LAST week I allowed myself to be talked into serving myself at the checkout in Sainsbury’s by a young lady who then stood over me while I tried to pay for my goods.
The machine told me that there was an unknown object in the bagging area and I suggested that perhaps it had something to do with the fact that I hadn’t started yet – but the young lady explained that the machine couldn’t actually hear me.
So we started again and things went well before I placed a couple of bottles on non-alcoholic beer on the thing. The cashier in the machine explained that I needed clearance to buy the item and the real young lady stepped forward again and informed me that the machine could not recognise the difference between non alcoholic beer and alcoholic beer so that my age had to be checked by her.
I decided to look upon this as something of a compliment and offered the machine a DVD. The machine then emitted an alarm and the young lady moved in again, explaining that the DVD had a tag on it and had to be cleared by her.
As I returned to my car I discussed with myself the reason that Sainsbury’s had decided to install such a monstrosity and reached the conclusion that one sales person could run six machines thus saving the company the wages for five checkout people. More profit for the supermarket and high blood pressure for old folk like me.

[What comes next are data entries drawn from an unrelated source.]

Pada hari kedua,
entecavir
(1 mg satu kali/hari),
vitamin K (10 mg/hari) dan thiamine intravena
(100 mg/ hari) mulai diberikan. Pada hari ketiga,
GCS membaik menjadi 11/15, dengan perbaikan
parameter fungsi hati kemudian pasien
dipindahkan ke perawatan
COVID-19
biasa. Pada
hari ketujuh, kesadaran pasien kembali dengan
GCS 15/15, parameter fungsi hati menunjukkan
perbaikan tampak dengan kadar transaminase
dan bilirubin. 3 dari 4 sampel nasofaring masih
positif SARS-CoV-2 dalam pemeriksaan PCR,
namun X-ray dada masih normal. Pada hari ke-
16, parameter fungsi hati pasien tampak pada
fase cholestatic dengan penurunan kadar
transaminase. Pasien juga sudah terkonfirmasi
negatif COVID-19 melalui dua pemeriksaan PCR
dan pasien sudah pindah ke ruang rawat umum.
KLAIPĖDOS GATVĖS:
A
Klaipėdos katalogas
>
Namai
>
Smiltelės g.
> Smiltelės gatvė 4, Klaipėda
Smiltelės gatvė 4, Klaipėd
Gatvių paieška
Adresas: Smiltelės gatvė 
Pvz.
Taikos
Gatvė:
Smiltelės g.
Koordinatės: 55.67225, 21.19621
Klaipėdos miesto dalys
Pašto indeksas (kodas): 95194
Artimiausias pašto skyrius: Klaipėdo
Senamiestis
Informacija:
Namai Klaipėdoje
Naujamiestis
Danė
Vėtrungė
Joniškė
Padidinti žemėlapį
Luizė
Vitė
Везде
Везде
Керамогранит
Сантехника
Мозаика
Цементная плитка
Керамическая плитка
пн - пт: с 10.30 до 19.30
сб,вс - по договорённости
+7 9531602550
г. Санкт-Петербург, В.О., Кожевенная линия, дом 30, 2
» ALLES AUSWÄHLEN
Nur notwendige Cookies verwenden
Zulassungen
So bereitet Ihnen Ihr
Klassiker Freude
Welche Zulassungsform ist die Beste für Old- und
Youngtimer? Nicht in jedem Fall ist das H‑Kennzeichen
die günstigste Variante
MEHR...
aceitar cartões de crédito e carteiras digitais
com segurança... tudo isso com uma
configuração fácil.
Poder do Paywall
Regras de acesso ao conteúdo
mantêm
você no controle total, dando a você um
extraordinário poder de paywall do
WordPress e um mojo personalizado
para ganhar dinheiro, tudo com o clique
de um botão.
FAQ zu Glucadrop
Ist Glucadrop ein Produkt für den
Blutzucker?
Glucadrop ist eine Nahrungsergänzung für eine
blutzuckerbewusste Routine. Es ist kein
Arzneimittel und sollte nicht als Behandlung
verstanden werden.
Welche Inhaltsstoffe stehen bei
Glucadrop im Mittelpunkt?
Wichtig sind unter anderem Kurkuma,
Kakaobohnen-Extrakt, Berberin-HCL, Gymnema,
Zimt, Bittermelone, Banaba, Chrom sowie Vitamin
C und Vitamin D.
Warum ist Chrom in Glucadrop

I can never understand quite how this profit thing works. It seems these big stores are able to knock down the price of say, a three-piece suite, by 50 per cent throughout the year – so how much profit where they taking when it was sold at it’s original price? You can be sure that they aren’t giving anything away for nothing, so who is kidding who?
I suppose that in a world where executives can afford to hand back their annual bonus and still take home massive amounts of money – in some cases putting a large bank on a more even keel by making 20,000 odd employees redundant anything goes.